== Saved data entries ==
= Beginning of Section =

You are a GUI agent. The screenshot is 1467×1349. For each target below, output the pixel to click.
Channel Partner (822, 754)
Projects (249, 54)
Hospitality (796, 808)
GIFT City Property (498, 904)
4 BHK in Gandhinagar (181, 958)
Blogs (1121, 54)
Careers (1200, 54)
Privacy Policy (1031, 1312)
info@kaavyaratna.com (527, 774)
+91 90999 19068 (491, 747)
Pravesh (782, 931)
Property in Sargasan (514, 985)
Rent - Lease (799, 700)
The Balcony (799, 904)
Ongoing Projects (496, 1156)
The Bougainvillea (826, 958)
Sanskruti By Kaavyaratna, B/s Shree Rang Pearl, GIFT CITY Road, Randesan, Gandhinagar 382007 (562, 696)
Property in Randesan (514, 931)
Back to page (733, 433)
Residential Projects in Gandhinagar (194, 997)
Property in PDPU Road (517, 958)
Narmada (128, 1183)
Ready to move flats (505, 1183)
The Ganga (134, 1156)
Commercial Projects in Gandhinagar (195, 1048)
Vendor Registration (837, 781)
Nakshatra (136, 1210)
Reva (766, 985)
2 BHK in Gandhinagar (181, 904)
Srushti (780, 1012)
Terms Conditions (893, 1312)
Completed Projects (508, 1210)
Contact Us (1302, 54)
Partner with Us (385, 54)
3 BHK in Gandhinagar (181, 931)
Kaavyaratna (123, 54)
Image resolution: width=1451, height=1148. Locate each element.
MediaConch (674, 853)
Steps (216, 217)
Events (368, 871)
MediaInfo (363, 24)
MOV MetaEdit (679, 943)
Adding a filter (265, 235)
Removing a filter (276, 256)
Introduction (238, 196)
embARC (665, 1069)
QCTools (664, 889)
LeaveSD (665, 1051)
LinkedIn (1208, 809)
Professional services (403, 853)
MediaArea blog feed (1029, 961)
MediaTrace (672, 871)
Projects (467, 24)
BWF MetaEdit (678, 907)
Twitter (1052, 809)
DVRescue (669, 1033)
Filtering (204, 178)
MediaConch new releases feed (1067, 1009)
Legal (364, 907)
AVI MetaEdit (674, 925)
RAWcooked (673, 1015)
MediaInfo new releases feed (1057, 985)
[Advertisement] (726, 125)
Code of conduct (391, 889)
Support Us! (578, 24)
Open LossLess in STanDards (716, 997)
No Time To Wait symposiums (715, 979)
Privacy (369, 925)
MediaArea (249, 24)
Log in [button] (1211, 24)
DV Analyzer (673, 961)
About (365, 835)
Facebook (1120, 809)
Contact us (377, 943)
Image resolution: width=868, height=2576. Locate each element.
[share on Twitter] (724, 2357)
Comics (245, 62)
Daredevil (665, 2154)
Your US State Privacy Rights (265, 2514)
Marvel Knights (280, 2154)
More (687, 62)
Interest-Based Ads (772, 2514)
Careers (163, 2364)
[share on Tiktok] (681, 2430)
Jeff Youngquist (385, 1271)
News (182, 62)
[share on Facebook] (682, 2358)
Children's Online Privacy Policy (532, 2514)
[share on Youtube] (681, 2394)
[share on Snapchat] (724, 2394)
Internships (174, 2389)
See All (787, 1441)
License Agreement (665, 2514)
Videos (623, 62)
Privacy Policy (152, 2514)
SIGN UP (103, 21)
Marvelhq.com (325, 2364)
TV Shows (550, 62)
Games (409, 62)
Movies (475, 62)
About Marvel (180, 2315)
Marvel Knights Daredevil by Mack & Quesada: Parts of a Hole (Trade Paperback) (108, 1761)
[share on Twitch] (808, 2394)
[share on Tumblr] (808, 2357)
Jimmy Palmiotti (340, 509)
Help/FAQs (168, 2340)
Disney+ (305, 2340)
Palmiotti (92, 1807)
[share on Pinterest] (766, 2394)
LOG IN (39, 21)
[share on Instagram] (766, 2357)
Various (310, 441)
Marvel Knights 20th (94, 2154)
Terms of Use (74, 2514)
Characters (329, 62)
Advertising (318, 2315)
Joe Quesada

= End of Section =

== Work request ==
Please find all lines of the entries that hold the string "MediaConch" and copy them.

== Finished exercise ==
MediaConch (674, 853)
MediaConch new releases feed (1067, 1009)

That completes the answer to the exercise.